- **Exercise aim**: Transcription task. Write out each entry verbatim and exclude any image.

- **Excerpted data**:
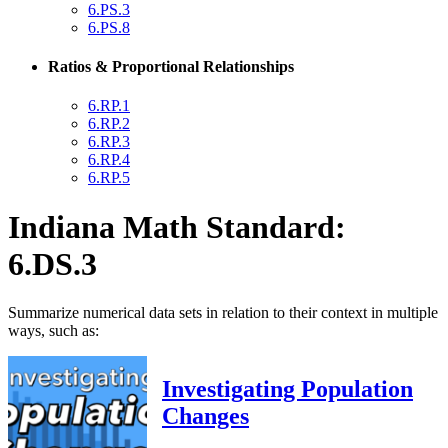
6.PS.3
6.PS.8
Ratios & Proportional Relationships
6.RP.1
6.RP.2
6.RP.3
6.RP.4
6.RP.5
Indiana Math Standard:
6.DS.3
Summarize numerical data sets in relation to their context in multiple
ways, such as:
Investigating Population
Changes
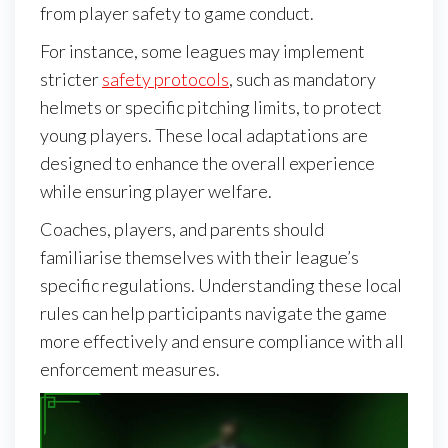
from player safety to game conduct.
For instance, some leagues may implement
stricter
safety protocols
, such as mandatory
helmets or specific pitching limits, to protect
young players. These local adaptations are
designed to enhance the overall experience
while ensuring player welfare.
Coaches, players, and parents should
familiarise themselves with their league’s
specific regulations. Understanding these local
rules can help participants navigate the game
more effectively and ensure compliance with all
enforcement measures.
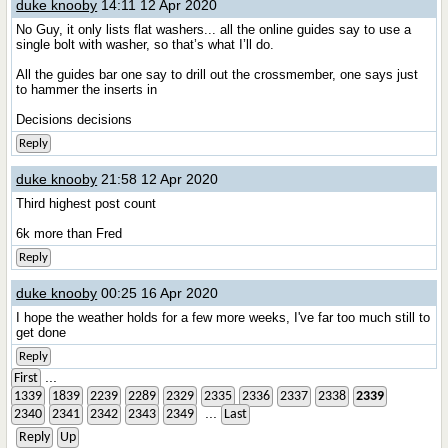
duke knooby
14:11 12 Apr 2020
No Guy, it only lists flat washers... all the online guides say to use a
single bolt with washer, so that’s what I’ll do.
All the guides bar one say to drill out the crossmember, one says just
to hammer the inserts in
Decisions decisions
Reply
duke knooby
21:58 12 Apr 2020
Third highest post count
6k more than Fred
Reply
duke knooby
00:25 16 Apr 2020
I hope the weather holds for a few more weeks, I've far too much still to
get done
Reply
...
First
1339
1839
2239
2289
2329
2335
2336
2337
2338
2339
...
2340
2341
2342
2343
2349
Last
Reply
Up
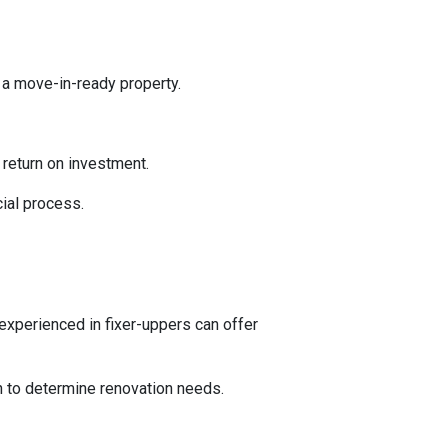
 a move-in-ready property.
l return on investment.
ial process.
experienced in fixer-uppers can offer
on to determine renovation needs.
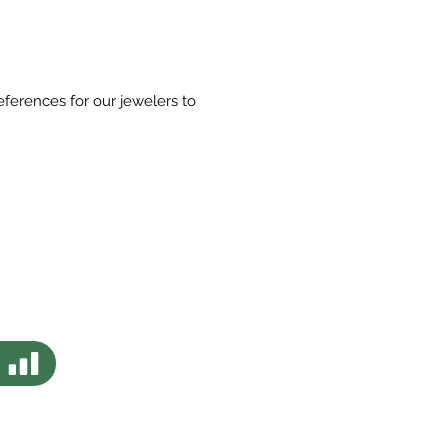
eferences for our jewelers to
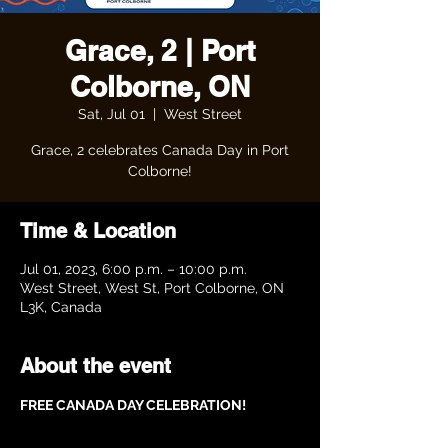
Grace, 2 | Port
Colborne, ON
Sat, Jul 01
  |  
West Street
Grace, 2 celebrates Canada Day in Port
Colborne!
Time & Location
Jul 01, 2023, 6:00 p.m. – 10:00 p.m.
West Street, West St, Port Colborne, ON
L3K, Canada
About the event
FREE CANADA DAY CELEBRATION!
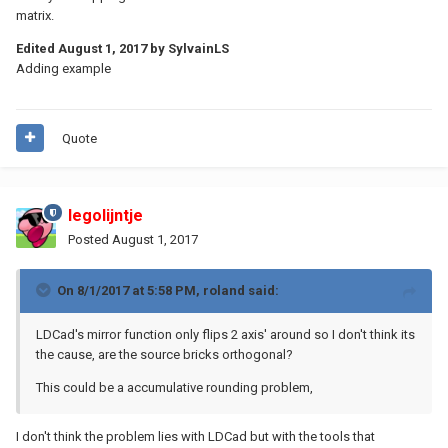
matrix.
Edited
August 1, 2017
by SylvainLS
Adding example
Quote
legolijntje
Posted
August 1, 2017
On 8/1/2017 at 5:58 PM,
roland
said:
LDCad's mirror function only flips 2 axis' around so I don't think its
the cause, are the source bricks orthogonal?
This could be a accumulative rounding problem,
I don't think the problem lies with LDCad but with the tools that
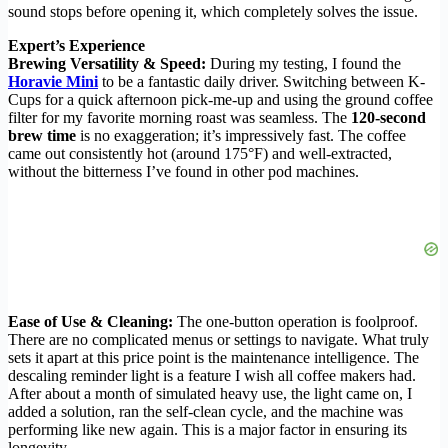
sound stops before opening it, which completely solves the issue.
Expert’s Experience
Brewing Versatility & Speed:
During my testing, I found the
Horavie Mini
to be a fantastic daily driver. Switching between K-
Cups for a quick afternoon pick-me-up and using the ground coffee
filter for my favorite morning roast was seamless. The
120-second
brew time
is no exaggeration; it’s impressively fast. The coffee
came out consistently hot (around 175°F) and well-extracted,
without the bitterness I’ve found in other pod machines.
Ease of Use & Cleaning:
The one-button operation is foolproof.
There are no complicated menus or settings to navigate. What truly
sets it apart at this price point is the maintenance intelligence. The
descaling reminder light is a feature I wish all coffee makers had.
After about a month of simulated heavy use, the light came on, I
added a solution, ran the self-clean cycle, and the machine was
performing like new again. This is a major factor in ensuring its
longevity.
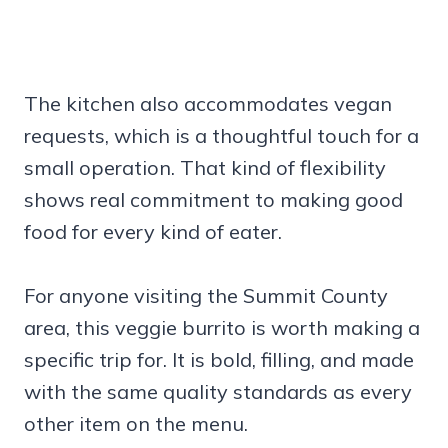
The kitchen also accommodates vegan
requests, which is a thoughtful touch for a
small operation. That kind of flexibility
shows real commitment to making good
food for every kind of eater.
For anyone visiting the Summit County
area, this veggie burrito is worth making a
specific trip for. It is bold, filling, and made
with the same quality standards as every
other item on the menu.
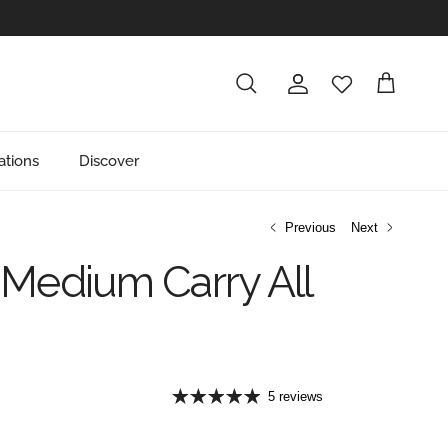
Account
Cart
Search
ations
Discover
Previous
Next
Medium Carry All
e
5 reviews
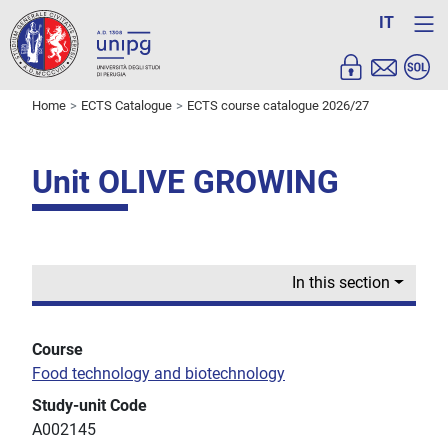
IT
Home
ECTS Catalogue
ECTS course catalogue 2026/27
Unit OLIVE GROWING
In this section
Course
Food technology and biotechnology
Study-unit Code
A002145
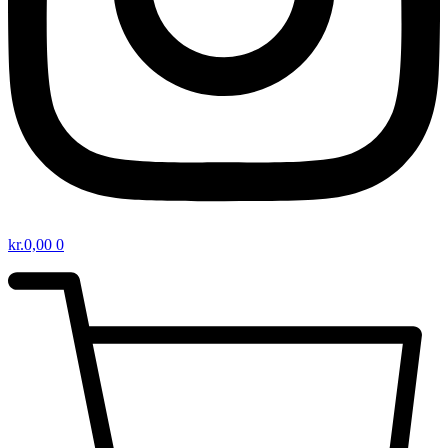
kr.
0,00
0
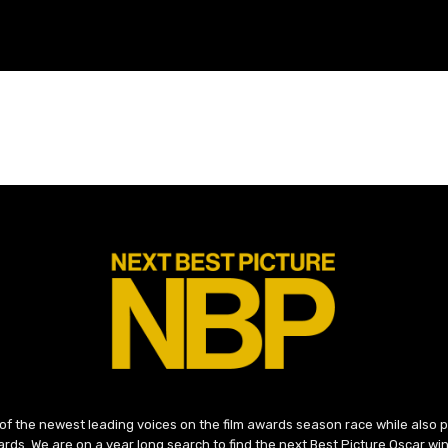
 of the newest leading voices on the film awards season race while also
ds. We are on a year long search to find the next Best Picture Oscar win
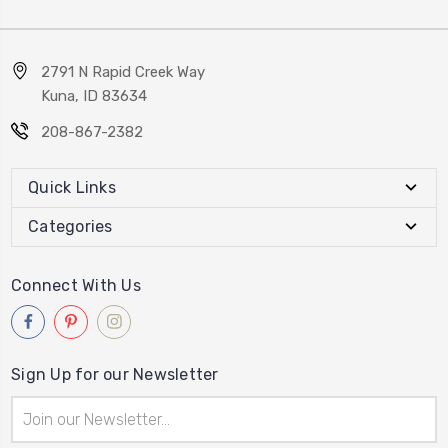
2791 N Rapid Creek Way
Kuna, ID 83634
208-867-2382
Quick Links
Categories
Connect With Us
Sign Up for our Newsletter
Email
Address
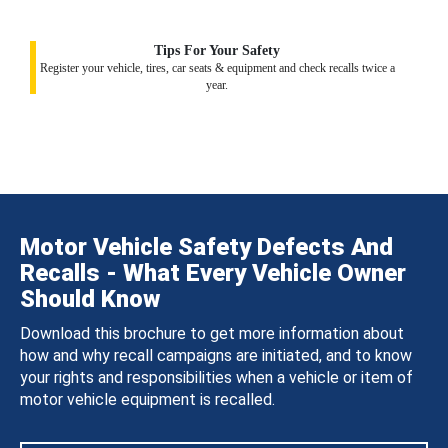
Tips For Your Safety
Register your vehicle, tires, car seats & equipment and check recalls twice a
year.
Motor Vehicle Safety Defects And
Recalls - What Every Vehicle Owner
Should Know
Download this brochure to get more information about
how and why recall campaigns are initiated, and to know
your rights and responsibilities when a vehicle or item of
motor vehicle equipment is recalled.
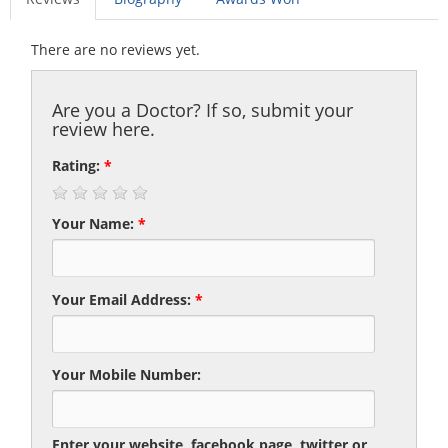
There are no reviews yet.
Are you a Doctor? If so, submit your
review here.
Rating:
*
Your Name:
*
Your Email Address:
*
Your Mobile Number:
Enter your website, facebook page, twitter or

- **Solution to this exercise**:
6.PS.3
6.PS.8
Ratios & Proportional Relationships
6.RP.1
6.RP.2
6.RP.3
6.RP.4
6.RP.5
Indiana Math Standard:
6.DS.3
Summarize numerical data sets in relation to their context in multiple
ways, such as:
Investigating Population
Changes
from player safety to game conduct.
For instance, some leagues may implement
stricter
safety protocols
, such as mandatory
helmets or specific pitching limits, to protect
young players. These local adaptations are
designed to enhance the overall experience
while ensuring player welfare.
Coaches, players, and parents should
familiarise themselves with their league’s
specific regulations. Understanding these local
rules can help participants navigate the game
more effectively and ensure compliance with all
enforcement measures.
duke knooby
14:11 12 Apr 2020
No Guy, it only lists flat washers... all the online guides say to use a
single bolt with washer, so that’s what I’ll do.
All the guides bar one say to drill out the crossmember, one says just
to hammer the inserts in
Decisions decisions
Reply
duke knooby
21:58 12 Apr 2020
Third highest post count
6k more than Fred
Reply
duke knooby
00:25 16 Apr 2020
I hope the weather holds for a few more weeks, I've far too much still to
get done
Reply
...
First
1339
1839
2239
2289
2329
2335
2336
2337
2338
2339
...
2340
2341
2342
2343
2349
Last
Reply
Up
 a move-in-ready property.
l return on investment.
ial process.
experienced in fixer-uppers can offer
on to determine renovation needs.
eferences for our jewelers to
Grace, 2 | Port
Colborne, ON
Sat, Jul 01
  |  
West Street
Grace, 2 celebrates Canada Day in Port
Colborne!
Time & Location
Jul 01, 2023, 6:00 p.m. – 10:00 p.m.
West Street, West St, Port Colborne, ON
L3K, Canada
About the event
FREE CANADA DAY CELEBRATION!
matrix.
Edited
August 1, 2017
by SylvainLS
Adding example
Quote
legolijntje
Posted
August 1, 2017
On 8/1/2017 at 5:58 PM,
roland
said:
LDCad's mirror function only flips 2 axis' around so I don't think its
the cause, are the source bricks orthogonal?
This could be a accumulative rounding problem,
I don't think the problem lies with LDCad but with the tools that
sound stops before opening it, which completely solves the issue.
Expert’s Experience
Brewing Versatility & Speed:
During my testing, I found the
Horavie Mini
to be a fantastic daily driver. Switching between K-
Cups for a quick afternoon pick-me-up and using the ground coffee
filter for my favorite morning roast was seamless. The
120-second
brew time
is no exaggeration; it’s impressively fast. The coffee
came out consistently hot (around 175°F) and well-extracted,
without the bitterness I’ve found in other pod machines.
Ease of Use & Cleaning:
The one-button operation is foolproof.
There are no complicated menus or settings to navigate. What truly
sets it apart at this price point is the maintenance intelligence. The
descaling reminder light is a feature I wish all coffee makers had.
After about a month of simulated heavy use, the light came on, I
added a solution, ran the self-clean cycle, and the machine was
performing like new again. This is a major factor in ensuring its
longevity.
The kitchen also accommodates vegan
requests, which is a thoughtful touch for a
small operation. That kind of flexibility
shows real commitment to making good
food for every kind of eater.
For anyone visiting the Summit County
area, this veggie burrito is worth making a
specific trip for. It is bold, filling, and made
with the same quality standards as every
other item on the menu.
Account
Cart
Search
ations
Discover
Previous
Next
Medium Carry All
e
5 reviews
IT
Home
ECTS Catalogue
ECTS course catalogue 2026/27
Unit OLIVE GROWING
In this section
Course
Food technology and biotechnology
Study-unit Code
A002145
kr.
0,00
0
 of the newest leading voices on the film awards season race while also
ds. We are on a year long search to find the next Best Picture Oscar win
2791 N Rapid Creek Way
Kuna, ID 83634
208-867-2382
Quick Links
Categories
Connect With Us
Sign Up for our Newsletter
Email
Address
Tips For Your Safety
Register your vehicle, tires, car seats & equipment and check recalls twice a
year.
Motor Vehicle Safety Defects And
Recalls - What Every Vehicle Owner
Should Know
Download this brochure to get more information about
how and why recall campaigns are initiated, and to know
your rights and responsibilities when a vehicle or item of
motor vehicle equipment is recalled.
There are no reviews yet.
Are you a Doctor? If so, submit your
review here.
Rating:
*
Your Name:
*
Your Email Address:
*
Your Mobile Number:
Enter your website, facebook page, twitter or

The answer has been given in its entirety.